Fra la prima e la seconda guerra punica subì la dominazione romana senza divenire un centro urbano importante.

In seguito alla caduta dell'Impero Romano d'occidente (476 d.C.) la città subì le invasioni dei barbari e le diverse dominazioni di Goti, Bizantini, Longobardi e Franchi, finché, verso il mille, entrò finalmente a far parte dei possedimenti dei Canossa, la cui ultima rappresentante fu la contessa Matilde che morì nel 1115.

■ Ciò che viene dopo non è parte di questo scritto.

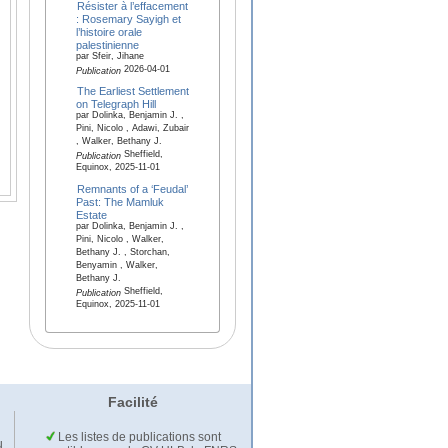
Résister à l’effacement
: Rosemary Sayigh et
l’histoire orale
palestinienne
par Sfeir, Jihane
2026-04-01
Publication
The Earliest Settlement
on Telegraph Hill
par Dolinka, Benjamin J. ,
Pini, Nicolo , Adawi, Zubair
, Walker, Bethany J.
Sheffield,
Publication
Equinox, 2025-11-01
Remnants of a ‘Feudal’
Past: The Mamluk
Estate
par Dolinka, Benjamin J. ,
Pini, Nicolo , Walker,
Bethany J. , Storchan,
Benyamin , Walker,
Bethany J.
Sheffield,
Publication
Equinox, 2025-11-01
Facilité
Les listes de publications sont
u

In questo periodo Mantova si ornò di importanti costruzioni ma l'unica superstite cittadina dell'epoca matildica è la Rotonda di San Lorenzo, che sembra sia stata costruita sui resti di un tempio pagano nel 1082.
Dopo la morte dell'ultima rappresentante della casata dei Canossa, Mantova si resse a libero comune difendendo strenuamente la propria indipendenza contro le forze imperiali.
In questo periodo si abbellì di magnifici edifici quali i palazzi del Broletto (o Podestà) e della Ragione. Alberto Pitentino, nel 1198, regolò il corso del Mincio creando i quattro laghi che per secoli cinsero Mantova per secoli costituendo un baluardo difensivo naturale. Furono erette molte chiese romaniche demolite in seguito per essere ricostruite in stili e dimensioni più confacenti alle ambizioni dei Gonzaga. Di questa epoca sopravvivono soltanto alcuni campanili fra cui la testimonianza più prestigiosa è fornita dalla Torre campanaria del Duomo.